Tempo, the payments-focused Layer 1 blockchain, on Wednesday introduced Tempo Zones, a new feature that lets enterprises run private stablecoin transactions on parallel blockchains connected to Tempo's mainnet.
The product targets a core friction point for institutions exploring stablecoin rails: public blockchains broadcast every transaction by default. A company processing payroll, for example, would expose individual salary data on-chain, while a payment processor would leak confidential merchant volume with every settlement.
"The parties to a transaction should see the details, the broad public should not, all while retaining the usability and interoperability of stablecoin rails," the Tempo team wrote in a blog post.
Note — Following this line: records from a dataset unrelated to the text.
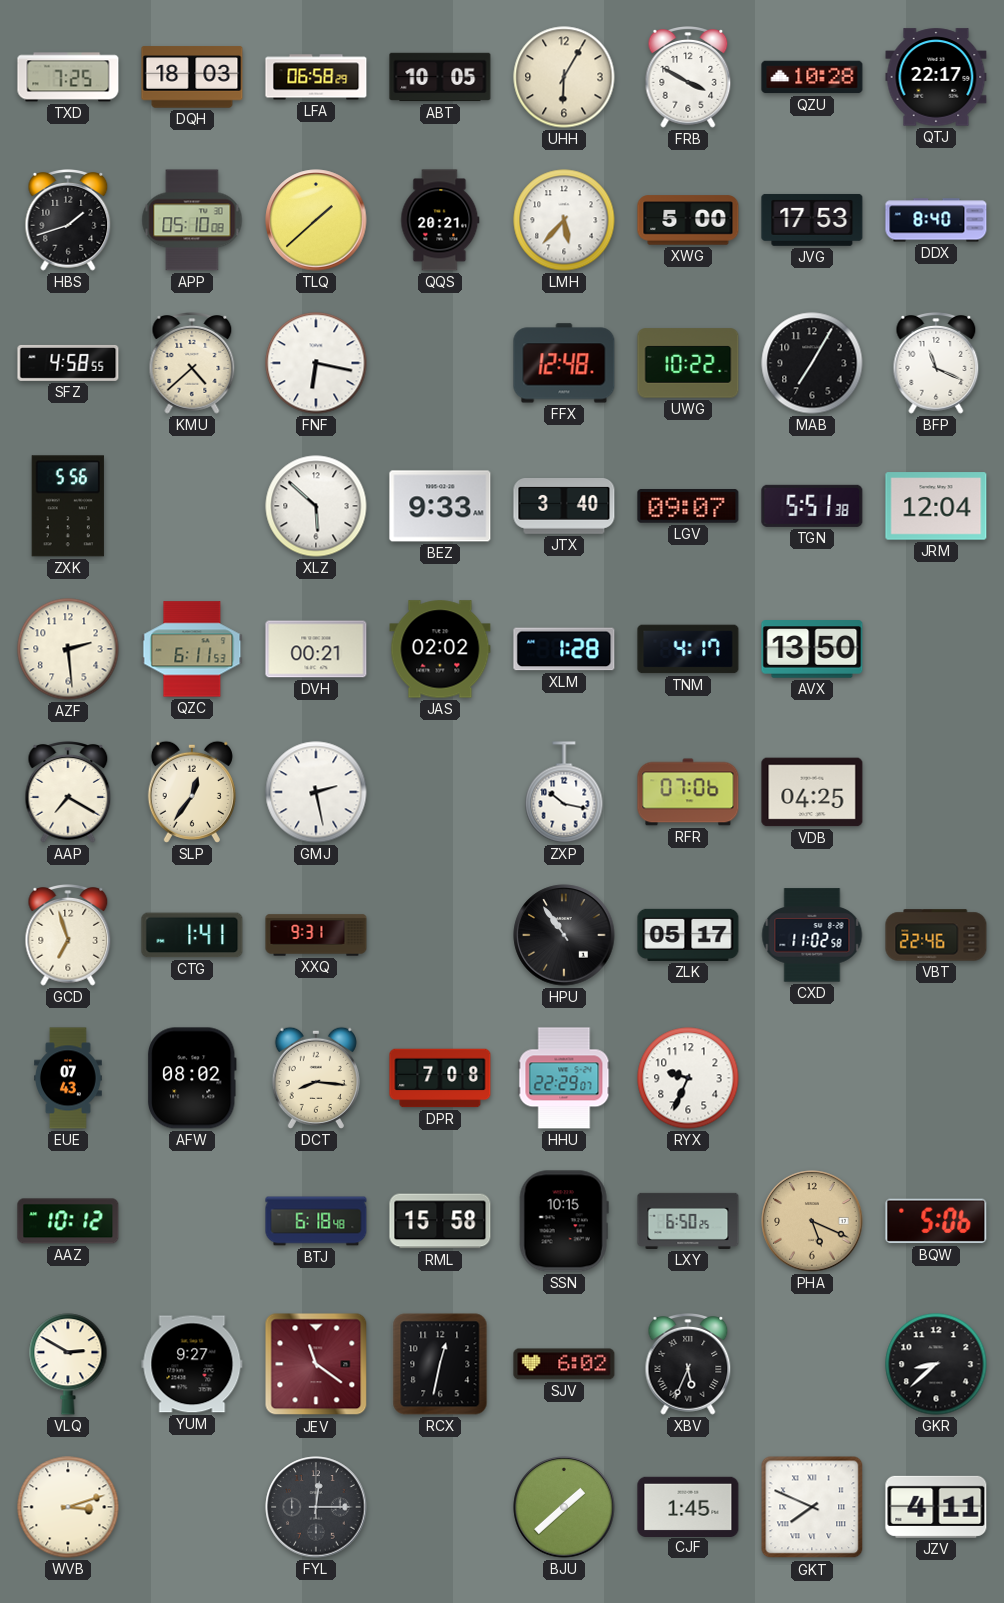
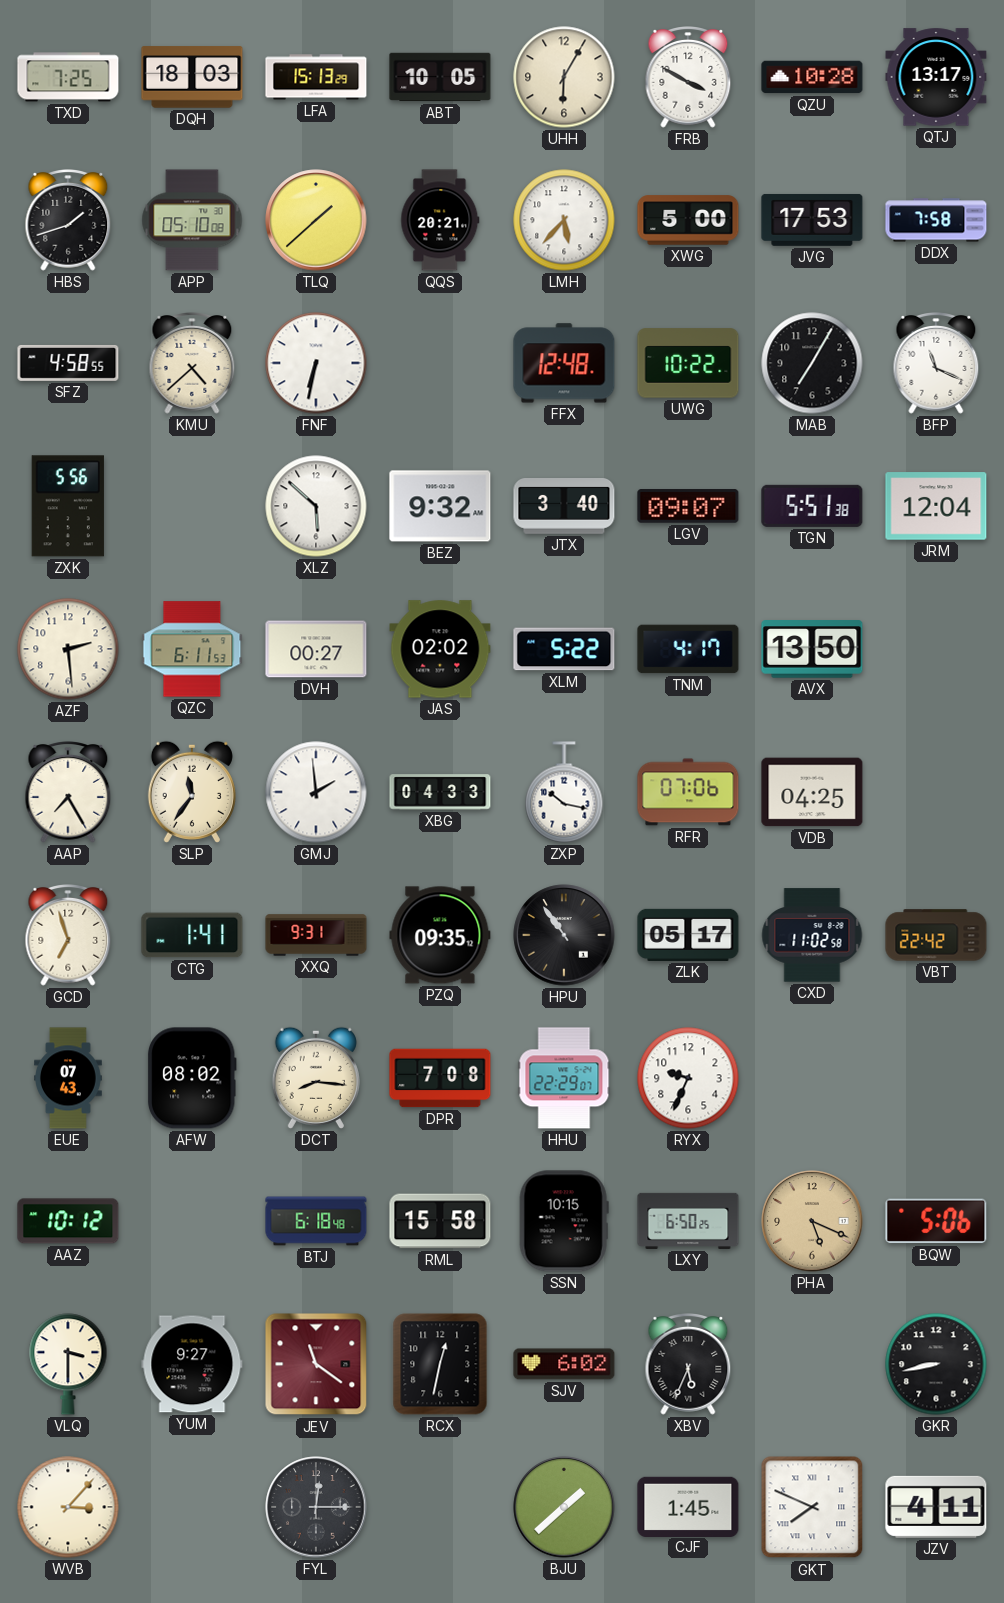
LFA: 06:58 -> 15:13
QTJ: 22:17 -> 13:17
DDX: 8:40 -> 7:58
FNF: 6:17 -> 6:32
BEZ: 9:33 -> 9:32
DVH: 00:21 -> 00:27
XLM: 1:28 -> 5:22
AAP: 7:20 -> 7:25
SLP: 12:36 -> 11:36
GMJ: 2:28 -> 1:59
XBG: none -> 04:33
PZQ: none -> 09:35
VBT: 22:46 -> 22:42
VLQ: 2:50 -> 3:30
GKR: 8:38 -> 8:43
WVB: 3:12 -> 3:07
Zones serve as private execution environments where participants can transact without publicly revealing information. Assets remain interoperable with Tempo's mainnet, meaning users inside a Zone can still access on-ramps, off-ramps, and decentralized exchange liquidity on the base layer.
The Zone operator, which can be the enterprise itself or a third-party infrastructure provider, has visibility into all transactions within its Zone for compliance and reporting purposes, but does not have custody of funds. Assets are locked in a smart contract on Tempo's mainnet and can only be withdrawn by the owning user.
Tempo said enterprises managing payroll are among the first users of Zones, with broader production deployments planned in phases. The company is currently working with design partners across payroll, treasury, settlement, and tokenized deposit use cases.
The launch adds another layer to Tempo's pitch to institutional users. The blockchain, which Stripe and Paradigm first unveiled in September 2025, went live on mainnet in March alongside the Machine Payments Protocol, an open standard for AI agent-to-service payments co-authored with Stripe. It raised $500 million in a Series A at a $5 billion valuation in October 2025, and recently onboarded Visa, Stripe, and Zodia Custody as validators.